I assume you compacted manually...Get yourself a plate compactor from a rental place. You should have crushed stone then something finer on top of that, something you can compact with this machine. Sand is OK but it.ll need compacting for sure.

Build it up here and there for trueness but just keep going over it till it's even. Then lay the pavers. You can even run the machine over the pavers if you like...


----------



## concretemasonry (Oct 10, 2006)

I assume you are laying real concrete pavers (lass than 10" maximum dimension) and not "stepping stones".

The proper way to build a paver surface (sidewalk, patio, driveway, street or airport taxiway) is to have the compacted road base follow the slope, grade or shape desired.

After that, a 1" layer of a sand setting bed (NEVER compacted !!!) is spread on top of the compacted base. You level the sand with screed guides that can be wood, pipe or your patio edge restraint. Cut a long, straight 2x4 to use as a screed and you can cut notches at each end, so the bottom of the screed is at the proper amount below the screed guides.

If the patio is too wide for the available screed, you can set a temporary screed guide in the center. Remove the temporary guide and fill with loose sand.

When laying pavers, you work on the pavers previously laid. Lay the pavers with tight joints and good pavers have spacers cast into the side of the pavers. You can awalys re-screed the loose sand setting bed if it gets disturbed.

After laying the pavers in the sand setting bed, you spread sand over the top and vibrate level so you have a smooth surface and sand vibrated up and down into the joints.

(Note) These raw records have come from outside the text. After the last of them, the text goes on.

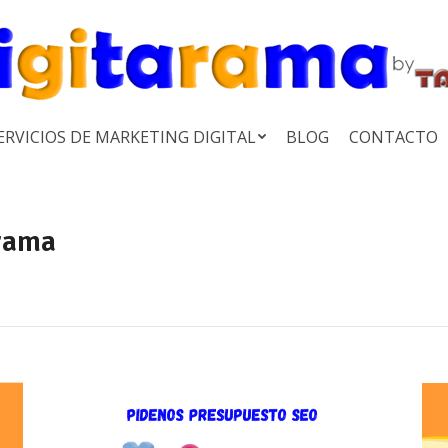
ERVICIOS DE MARKETING DIGITAL
BLOG
CONTACTO
rama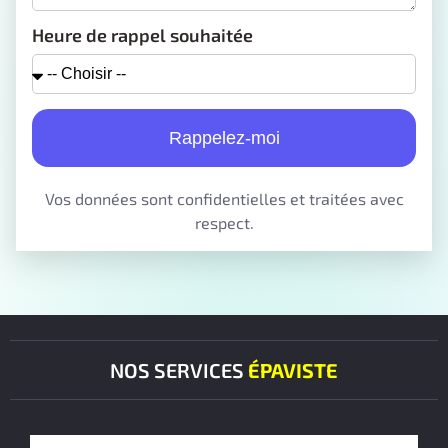
Heure de rappel souhaitée
Rappelez-moi
Vos données sont confidentielles et traitées avec
respect.
NOS SERVICES
ÉPAVISTE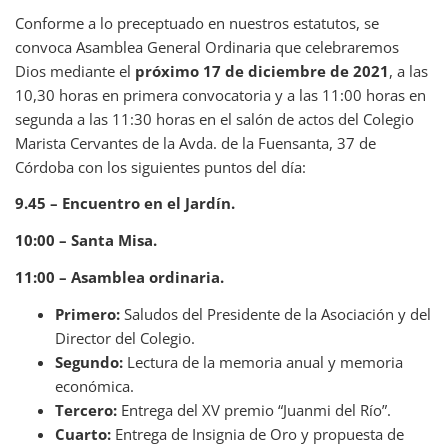
Conforme a lo preceptuado en nuestros estatutos, se
convoca Asamblea General Ordinaria que celebraremos
Dios mediante el
próximo 17 de diciembre de 2021
, a las
10,30 horas en primera convocatoria y a las 11:00 horas en
segunda a las 11:30 horas en el salón de actos del Colegio
Marista Cervantes de la Avda. de la Fuensanta, 37 de
Córdoba con los siguientes puntos del día:
9.45 – Encuentro en el Jardín.
10:00 – Santa Misa.
11:00 – Asamblea ordinaria.
Primero:
Saludos del Presidente de la Asociación y del
Director del Colegio.
Segundo:
Lectura de la memoria anual y memoria
económica.
Tercero:
Entrega del XV premio “Juanmi del Río”.
Cuarto:
Entrega de Insignia de Oro y propuesta de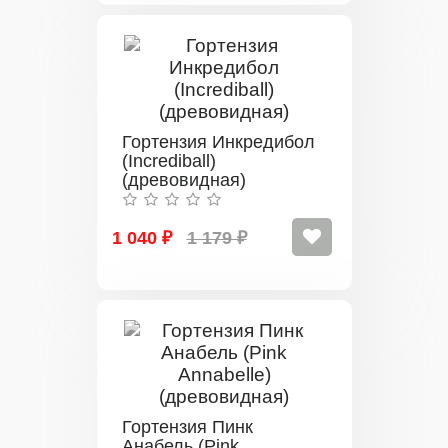
Гортензия Инкредибол
(Incrediball)
(древовидная)
1 040 ₽
1 179 ₽
Гортензия Пинк
Анабель (Pink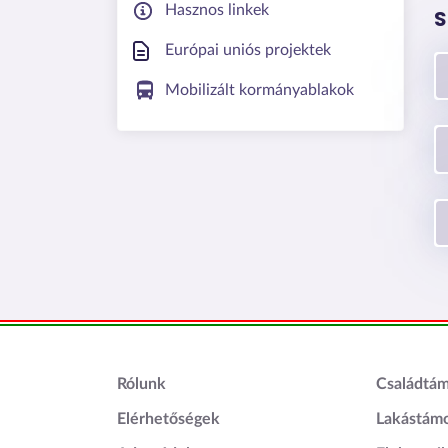
Hasznos linkek
S
Európai uniós projektek
Mobilizált kormányablakok
Lábléc1
Láblé
Rólunk
Családtá
Elérhetőségek
Lakástám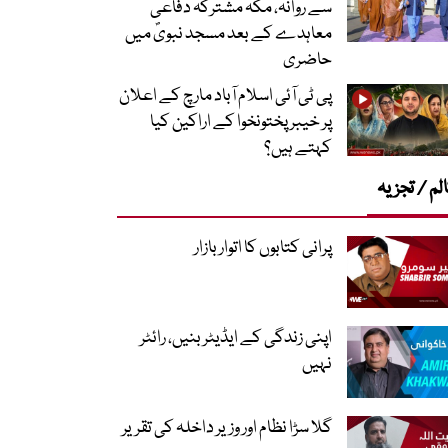
سے روانہ، مکہ مشترکہ دفاعی
معاہدے کے بعد مسجد نبویؐ میں
حاضری
پی ٹی آئی اسلام آباد مارچ کے اعلان
پر خیبر پختونخوا کے اراکین کیا
کہتے ہیں؟
لم / تجزیہ
پرانی کتابوں کا اتوار بازار
اپنی زندگی کے ایڈیٹر بنیں، رائٹر
نہیں
گلا سڑا نظام اور وزیر داخلہ کی تقریر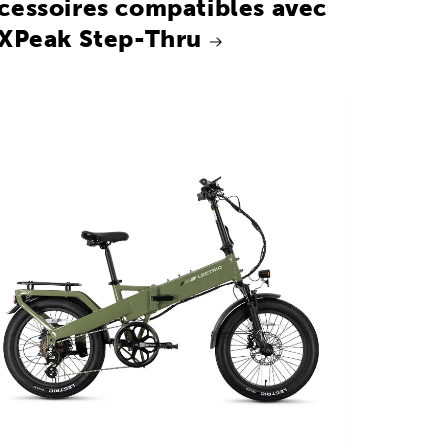
cessoires compatibles avec
 XPeak Step-Thru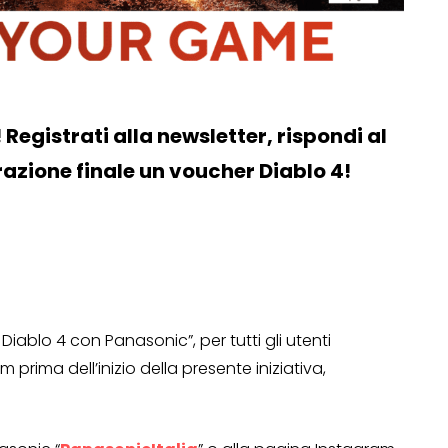
Registrati alla newsletter, rispondi al
razione finale un voucher Diablo 4!
Diablo 4 con Panasonic”, per tutti gli utenti
prima dell’inizio della presente iniziativa,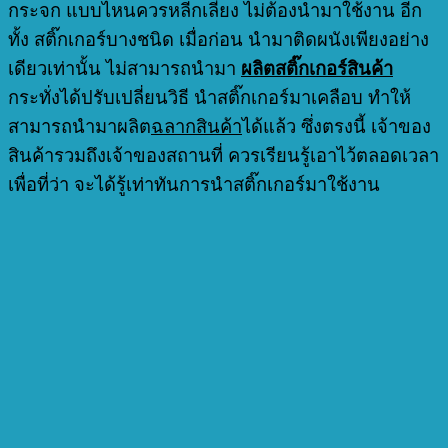
กระจก แบบไหนควรหลีกเลี่ยง ไม่ต้องนำมาใช้งาน อีก
ทั้ง สติ๊กเกอร์บางชนิด เมื่อก่อน นำมาติดผนังเพียงอย่าง
เดียวเท่านั้น ไม่สามารถนำมา
ผลิตสติ๊กเกอร์สินค้า
กระทั่งได้ปรับเปลี่ยนวิธี นำสติ๊กเกอร์มาเคลือบ ทำให้
สามารถนำมาผลิต
ฉลากสินค้า
ได้แล้ว ซึ่งตรงนี้ เจ้าของ
สินค้ารวมถึงเจ้าของสถานที่ ควรเรียนรู้เอาไว้ตลอดเวลา
เพื่อที่ว่า จะได้รู้เท่าทันการนำสติ๊กเกอร์มาใช้งาน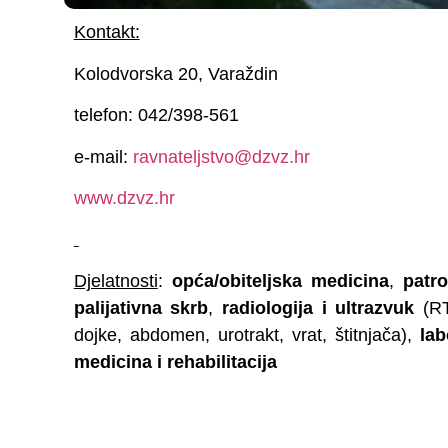
Kontakt:
Kolodvorska 20, Varaždin
telefon: 042/398-561
e-mail:
ravnateljstvo@dzvz.hr
www.dzvz.hr
Djelatnosti
:
opća/obiteljska medicina
,
patr
palijativna skrb
,
radiologija i ultrazvuk
(RT
dojke, abdomen, urotrakt, vrat, štitnjača),
lab
medicina i rehabilitacija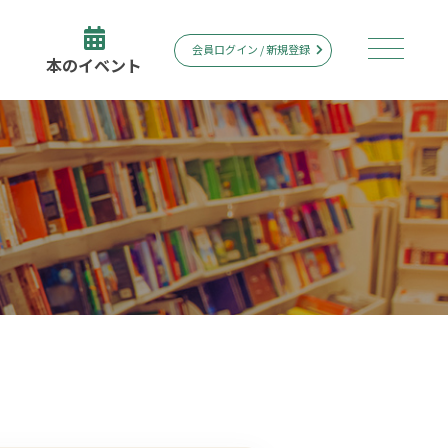
会員ログイン / 新規登録
本のイベント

You can go to the Interlocking Comcrete Paver Institute (ICPI) site for good information - icpi.org is probably the address. - Any good paver supplier should have instructions available.


----------



## KUIPORNG (Jan 11, 2006)

screening is very important for a good and easy job.... spend time to come up with a good screening system that works in your situation... like concretemasonry said... those wood thing works well for us, I used lumber from my destroyed deck though, which is 1"x6".... I cut notches at both end... I haver 3 different length woods for different situations.... the idea is you lay too horizontal wood support on both side with proper grading... then screen with the 1"x6" wood across, then you should have a perfect surface for laying pavers...

but the subbase have to be probably graded first for above sand screening....

when you lay individual pavers, put a small 6" level on top which will tells you roughly if the grade are going right in all directions... those small level which shows 3 different direction running... you can't go wrong...

if you don't want wave effect... make sure each stone are graded the same degree... by looking at the bubble on the level... they should be about the same spot....


----------